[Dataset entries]
========

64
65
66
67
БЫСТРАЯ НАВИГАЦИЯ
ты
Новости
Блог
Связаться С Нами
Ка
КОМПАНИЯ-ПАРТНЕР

========

* **WORK INSTRUCTIONS**
Each record above needs to be transcribed word for word.

* **OUTPUT FOR THIS EXERCISE**
64
65
66
67
БЫСТРАЯ НАВИГАЦИЯ
ты
Новости
Блог
Связаться С Нами
Ка
КОМПАНИЯ-ПАРТНЕР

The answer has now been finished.